Remarkable: white spaces

The news today in Washington is astounding.  I’m here at Reagan National and I just heard two plane-bound congressmen promise one another that they’d be back on Wednesday to go at it again.

Some people would like to auction off the television white spaces (sample filing here).  They’re claiming that the US Treasury would get another $10 to $24 billion from such an auction.

That assertion is based on some completely wild (and counter-factual) assumptions - the high power levels that anyone would need in order to be interested in buying these licenses would mean that most of the white spaces would be off-limits because of interference caused to existing broadcast operations.  And the white spaces aren’t contiguous, so who would want to invest in them?

There’s a very strong and well-worth-reading paper from the New America Foundation making these points:  There Is No Windfall in the White Spaces.
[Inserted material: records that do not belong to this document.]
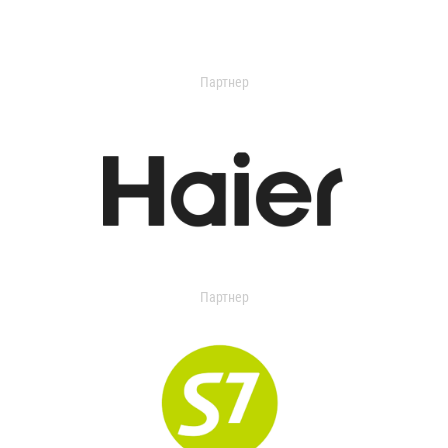
Партнер
Партнер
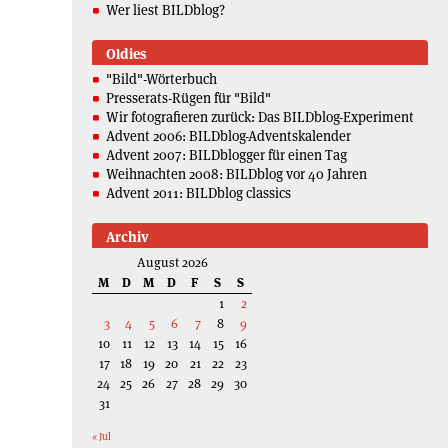
Wer liest BILDblog?
Oldies
"Bild"-Wörterbuch
Presserats-Rügen für "Bild"
Wir fotografieren zurück: Das BILDblog-Experiment
Advent 2006: BILDblog-Adventskalender
Advent 2007: BILDblogger für einen Tag
Weihnachten 2008: BILDblog vor 40 Jahren
Advent 2011: BILDblog classics
Archiv
August 2026
M
D
M
D
F
S
S
1
2
3
4
5
6
7
8
9
10
11
12
13
14
15
16
17
18
19
20
21
22
23
24
25
26
27
28
29
30
31
« Jul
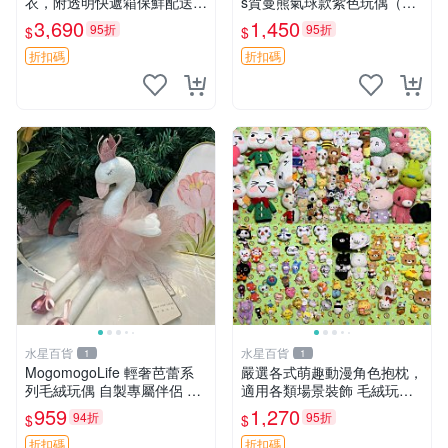
衣，附透明快遞箱保鮮配送，
s賀曼熊氣球款紫色玩偶（鼻
童趣可愛可收藏 巴塞羅熊 睡
子稍有磨損） 中古玩具 氣球
3,690
1,450
95折
95折
$
$
衣 透明袋
熊 玩偶
折扣碼
折扣碼
水星百貨
水星百貨
1
1
MogomogoLife 輕奢芭蕾系
嚴選各式萌趣動漫角色抱枕，
列毛絨玩偶 自製專屬伴侶 帶
適用各類場景裝飾 毛絨玩
標牌全新成色 芭蕾系列 毛絨
具、卡通抱枕、趣味玩偶
959
1,270
94折
95折
$
$
玩偶 安撫玩具 新款上架
折扣碼
折扣碼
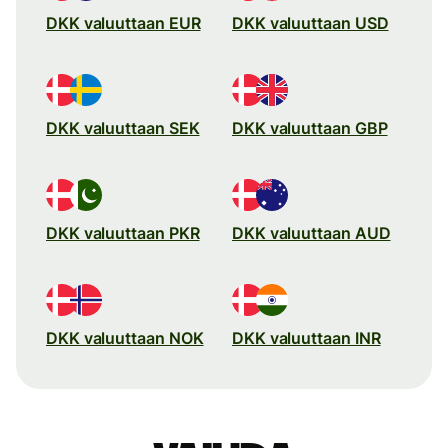
DKK valuuttaan EUR
DKK valuuttaan USD
DKK valuuttaan SEK
DKK valuuttaan GBP
DKK valuuttaan PKR
DKK valuuttaan AUD
DKK valuuttaan NOK
DKK valuuttaan INR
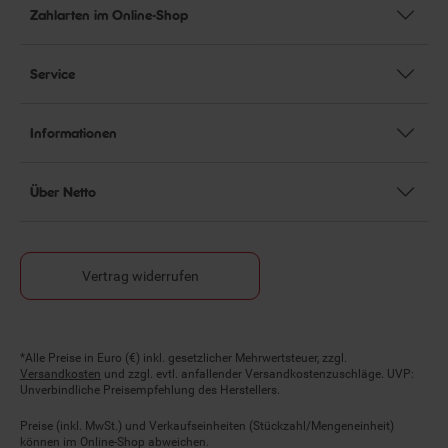
Zahlarten im Online-Shop
Service
Informationen
Über Netto
Vertrag widerrufen
Fußnoten
*Alle Preise in Euro (€) inkl. gesetzlicher Mehrwertsteuer, zzgl.
Versandkosten
und zzgl. evtl. anfallender Versandkostenzuschläge. UVP:
Unverbindliche Preisempfehlung des Herstellers.
Preise (inkl. MwSt.) und Verkaufseinheiten (Stückzahl/Mengeneinheit)
können im Online-Shop abweichen.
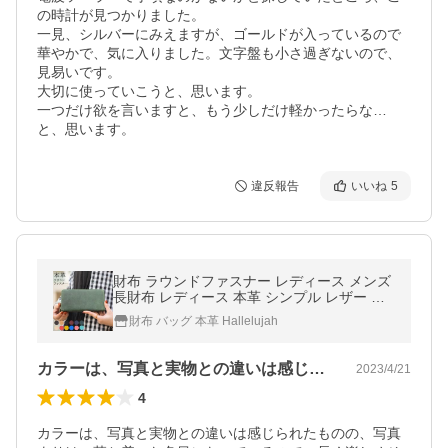
の時計が見つかりました。

一見、シルバーにみえますが、ゴールドが入っているので
華やかで、気に入りました。文字盤も小さ過ぎないので、
見易いです。

大切に使っていこうと、思います。

一つだけ欲を言いますと、もう少しだけ軽かったらな…
と、思います。
違反報告
いいね
5
財布 ラウンドファスナー レディース メンズ
長財布 レディース 本革 シンプル レザー ブ
ランド おしゃれ 人気 プレゼント ハレルヤ
財布 バッグ 本革 Hallelujah
カラーは、写真と実物との違いは感じられ…
2023/4/21
4
カラーは、写真と実物との違いは感じられたものの、写真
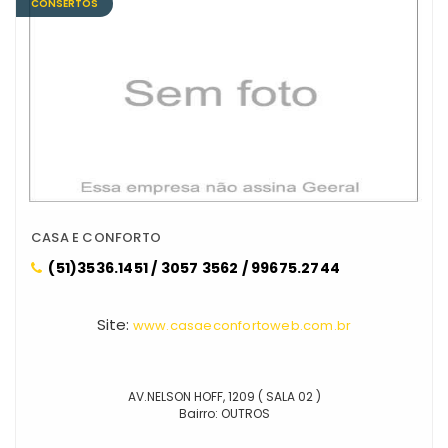
CONSERTOS
CASA E CONFORTO
(51)3536.1451 / 3057 3562 / 99675.2744
Site:
www.casaeconfortoweb.com.br
AV.NELSON HOFF, 1209 ( SALA 02 )
Bairro: OUTROS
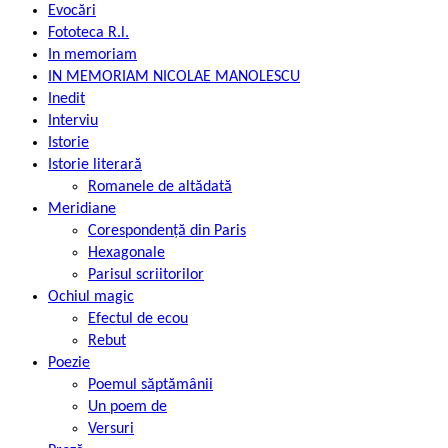
Evocări
Fototeca R.l.
In memoriam
IN MEMORIAM NICOLAE MANOLESCU
Inedit
Interviu
Istorie
Istorie literară
Romanele de altădată
Meridiane
Corespondență din Paris
Hexagonale
Parisul scriitorilor
Ochiul magic
Efectul de ecou
Rebut
Poezie
Poemul săptămânii
Un poem de
Versuri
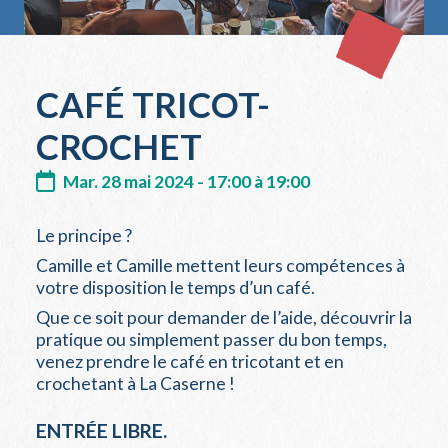
CAFÉ TRICOT-
CROCHET
Mar. 28 mai 2024 - 17:00 à 19:00
Le principe ?
Camille et Camille mettent leurs compétences à
votre disposition le temps d’un café.
Que ce soit pour demander de l’aide, découvrir la
pratique ou simplement passer du bon temps,
venez prendre le café en tricotant et en
crochetant à La Caserne !
ENTRÉE LIBRE.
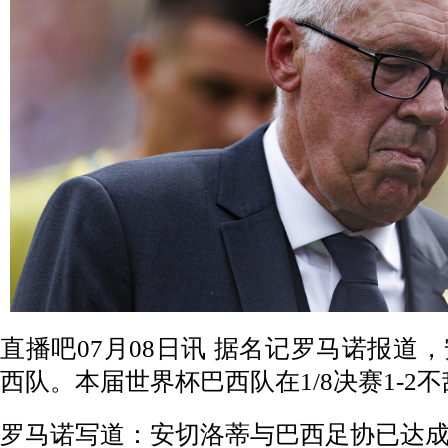
直播吧07月08日讯 据名记罗马诺报道
西队。本届世界杯巴西队在1/8决赛1-2
罗马诺写道：安切洛蒂与巴西足协已达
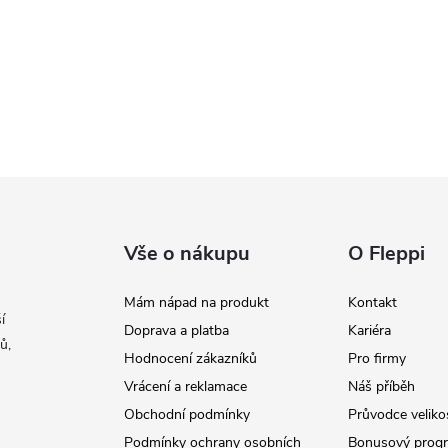
Vše o nákupu
O Fleppi
Mám nápad na produkt
Kontakt
í
Doprava a platba
Kariéra
ů,
Hodnocení zákazníků
Pro firmy
Vrácení a reklamace
Náš příběh
Obchodní podmínky
Průvodce veliko
Podmínky ochrany osobních
Bonusový prog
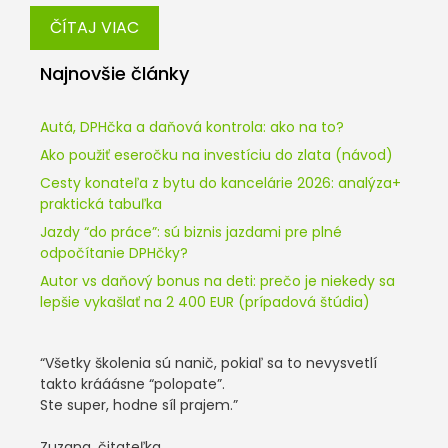
ČÍTAJ VIAC
Najnovšie články
Autá, DPHčka a daňová kontrola: ako na to?
Ako použiť eseročku na investíciu do zlata (návod)
Cesty konateľa z bytu do kancelárie 2026: analýza+
praktická tabuľka
Jazdy “do práce”: sú biznis jazdami pre plné
odpočítanie DPHčky?
Autor vs daňový bonus na deti: prečo je niekedy sa
lepšie vykašlať na 2 400 EUR (prípadová štúdia)
“Všetky školenia sú nanič, pokiaľ sa to nevysvetlí
takto krááásne “polopate”.
Ste super, hodne síl prajem.”
Zuzana, čitateľka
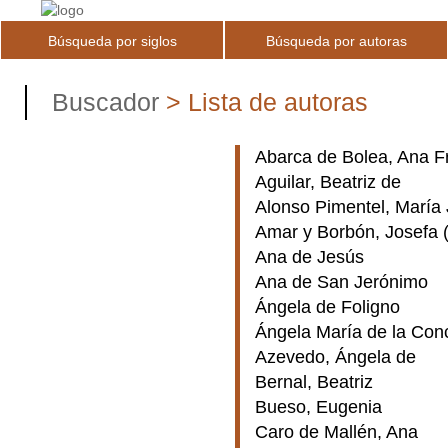
Búsqueda por siglos
Búsqueda por autoras
Buscador
>
Lista de autoras
Abarca de Bolea, Ana F
Aguilar, Beatriz de
Alonso Pimentel, María
Amar y Borbón, Josefa (
Ana de Jesús
Ana de San Jerónimo
Ángela de Foligno
Ángela María de la Con
Azevedo, Ángela de
Bernal, Beatriz
Bueso, Eugenia
Caro de Mallén, Ana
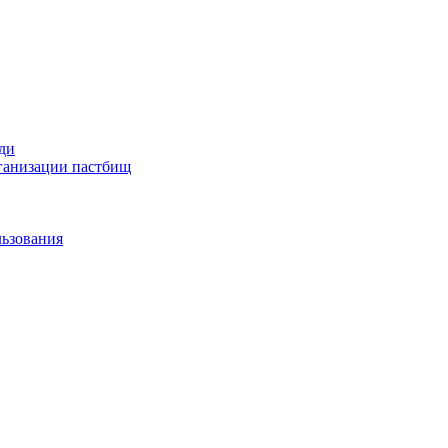
ди
рганизации пастбищ
льзования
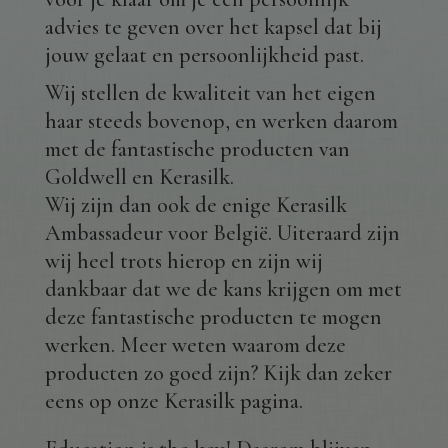
advies te geven over het kapsel dat bij
jouw gelaat en persoonlijkheid past.
Wij stellen de kwaliteit van het eigen
haar steeds bovenop, en werken daarom
met de fantastische producten van
Goldwell en Kerasilk.
Wij zijn dan ook de enige Kerasilk
Ambassadeur voor België. Uiteraard zijn
wij heel trots hierop en zijn wij
dankbaar dat we de kans krijgen om met
deze fantastische producten te mogen
werken. Meer weten waarom deze
producten zo goed zijn? Kijk dan zeker
eens op onze Kerasilk pagina.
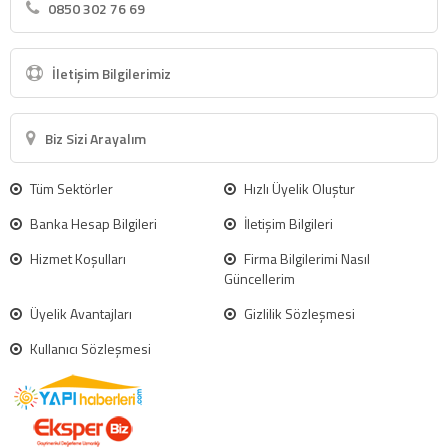
0850 302 76 69
İletişim Bilgilerimiz
Biz Sizi Arayalım
Tüm Sektörler
Hızlı Üyelik Oluştur
Banka Hesap Bilgileri
İletişim Bilgileri
Hizmet Koşulları
Firma Bilgilerimi Nasıl
Güncellerim
Üyelik Avantajları
Gizlilik Sözleşmesi
Kullanıcı Sözleşmesi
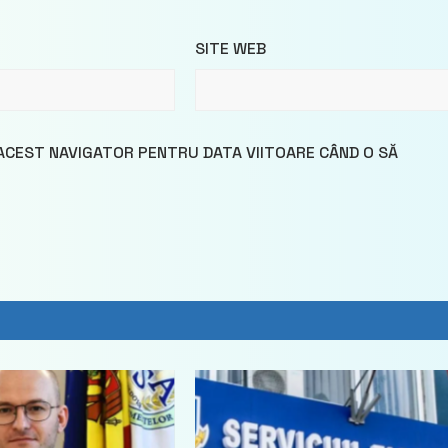
SITE WEB
 ACEST NAVIGATOR PENTRU DATA VIITOARE CÂND O SĂ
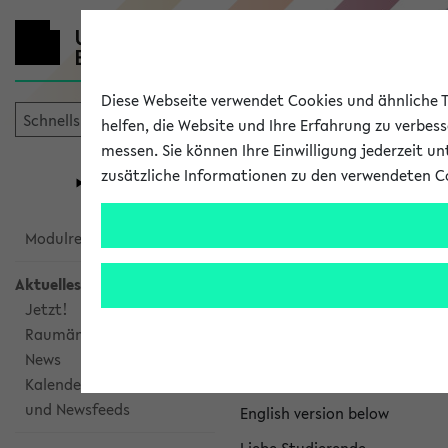
Diese Webseite verwendet Cookies und ähnliche Te
helfen, die Website und Ihre Erfahrung zu verbes
messen. Sie können Ihre Einwilligung jederzeit u
mein
Start
eKVV
zusätzliche Informationen zu den verwendeten C
Universität
Forschung
Studiengangsauswahl
eKVV News
Modulrecherche
Aktuelles
Jetzt!
Raumänderungen
Nachhaltigkeitspr
News
Per E-Mail eingestellt von na
Kalenderintegration
und Newsfeeds
English version below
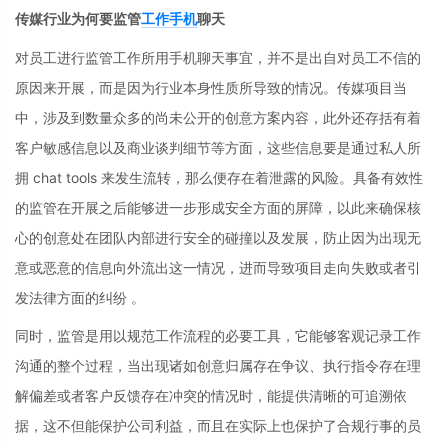
传媒行业为何要监管
工作手机
聊天
对员工进行监管工作所用手机聊天事宜，并不是出自对员工不信的
原因来开展，而是因为行业本身性质所导致的情况。传媒项目当
中，涉及到数量众多的尚未公开的创意方案内容，此外还存括有着
客户敏感信息以及商业谈判细节等方面，这些信息要是通过私人所
拥 chat tools 来发生流转，那么便存在着泄露的风险。具备有效性
的监管在开展之后能够进一步形成安全方面的屏障，以此来确保核
心的创意处在团队内部进行安全的碰撞以及发展，防止因为出现无
意或恶意的信息向外流出这一情况，进而导致项目走向失败或者引
发法律方面的纠纷 。
同时，监管是用以规范工作流程的必要工具，它能够客观记录工作
沟通的整个过程，当出现诸如创意归属存在争议、执行指令存在理
解偏差或者客户反馈存在冲突的情况时，能提供清晰的可追溯依
据，这不但能保护公司利益，而且在实际上也保护了合规行事的员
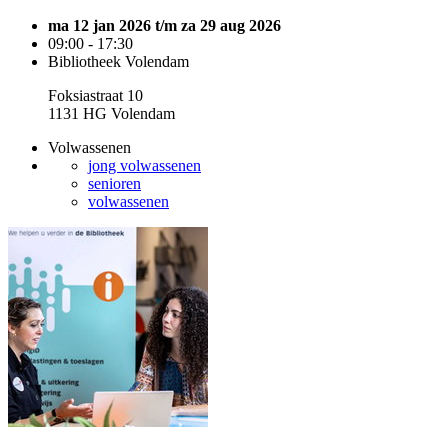
ma 12 jan 2026 t/m za 29 aug 2026
09:00 - 17:30
Bibliotheek Volendam
Foksiastraat 10
1131 HG Volendam
Volwassenen
jong volwassenen
senioren
volwassenen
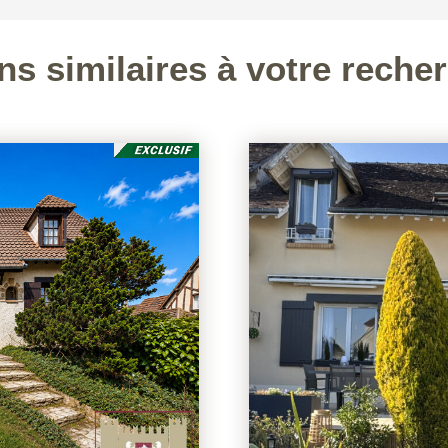
ns similaires à votre reche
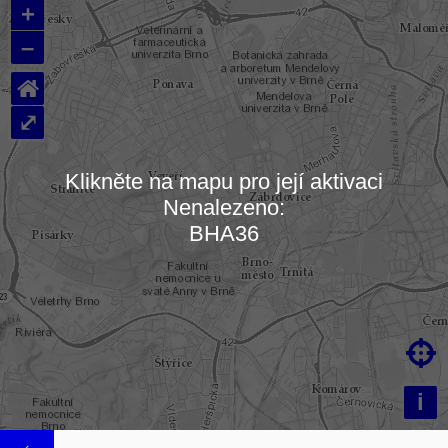
+
–
⌂
⤢
Klikněte na mapu pro její aktivaci
Nenalezeno:
Načítám mapu…
BHA36

i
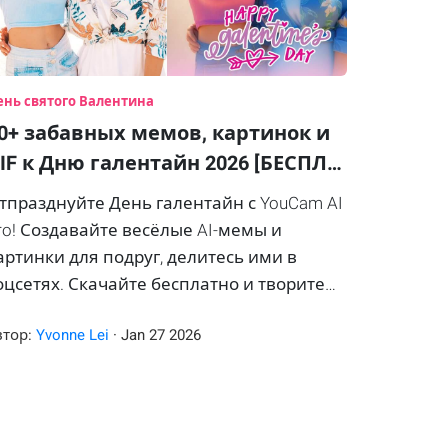
ень святого Валентина
0+ забавных мемов, картинок и
IF к Дню галентайн 2026 [БЕСПЛ…
тпразднуйте День галентайн с YouCam AI
ro! Создавайте весёлые AI-мемы и
артинки для подруг, делитесь ими в
оцсетях. Скачайте бесплатно и творите
месте!
втор:
Yvonne Lei
·
Jan
27
2026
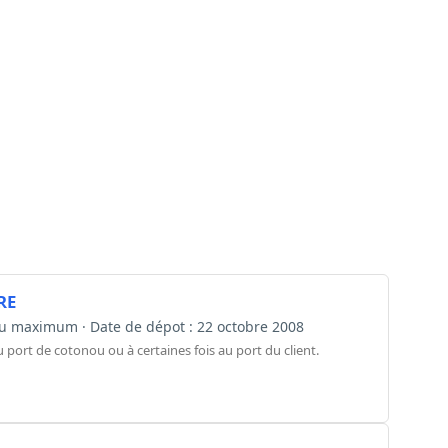
RE
s au maximum · Date de dépot : 22 octobre 2008
u port de cotonou ou à certaines fois au port du client.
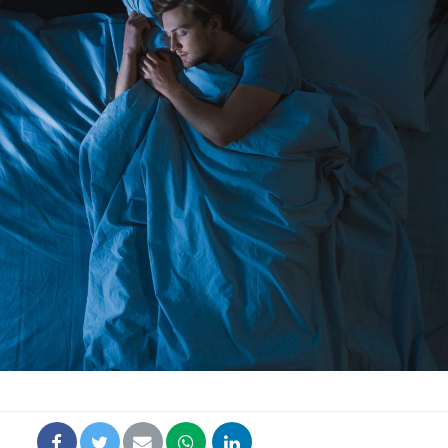
Hantavir
détecté 
en Fran
Mortalit
rapport 
son tau
Grossess
naturel 
des che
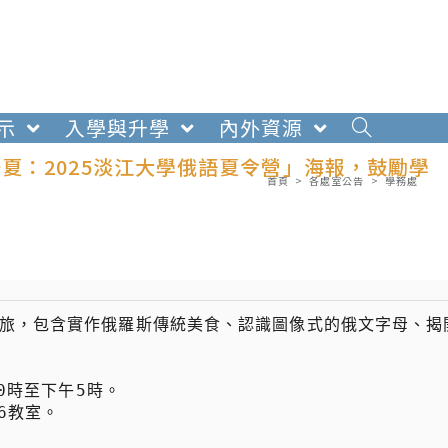
示
入學與升學
內外資源
夏：2025淡江大學俄語夏令營」海報，鼓勵學
首頁
>
各處室公告
>
學務處
之旅，包含實作俄羅斯傳統美食、認識圖像式的俄文字母、揭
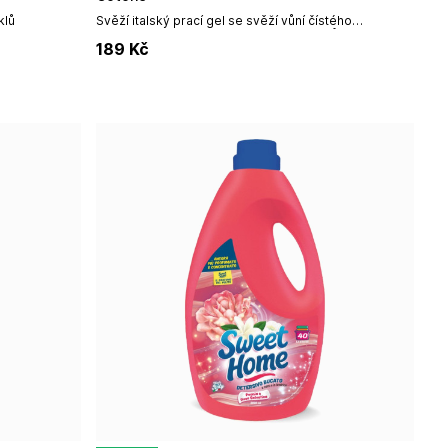
klů
Svěží italský prací gel se svěží vůní čístého
prádla.Objem: 2000 ml / 40 pracích cyklů
189
Kč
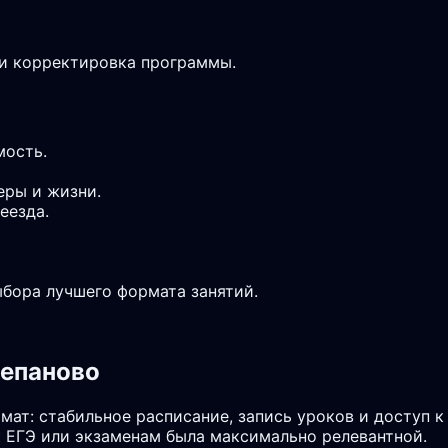
 и корректировка программы.
мость.
еры и жизни.
еезда.
ыбора лучшего формата занятий.
репаново
мат: стабильное расписание, запись уроков и доступ 
 ЕГЭ или экзаменам была максимально релевантной.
On the other hand, making the white spaces available on an unlicensed basis could have real benefits for rural broadband connectivity and innovation generally.  According to a New America Foundation paper, “Unlicensed use of the DTV white space would increase broadband subscribership by 15 percent over ten years, particularly in rural and inner city areas which are currently under-serviced and which would benefit from mesh network technology facilitated by unlicensed spectrum.”  So let’s hope the current financial crisis doesn’t get used as an excuse to sell off the white spaces - that would be as shortsighted as refusing to rescue the financial system as a whole.

Remember the wireless microphone people, and the Very Large Houses of Worship that use wireless mics and don’t want to be interfered with by other devices using the white spaces?  Well, it may be that most of this wireless mic use is itself unlicensed and therefore currently unauthorized.  A petition filed this past summer said that there were at least 400 times more illegal wireless microphone services in use than there were licenses on file with the Commission  That’s remarkable.

Comments

One Response to “Remarkable: white spaces”

  1. eee_eff on October 6th, 2008 10:10 pm

    Unlicensed use of the DTV white space would increase broadband subscribership by 15 percent over ten years, particularly in rural and inner city areas which are currently under-serviced and which would benefit from mesh network technology facilitated by unlicensed spectrum.”

    Doesn’ the OLPC laptop come with somekind of mesh networking enabled?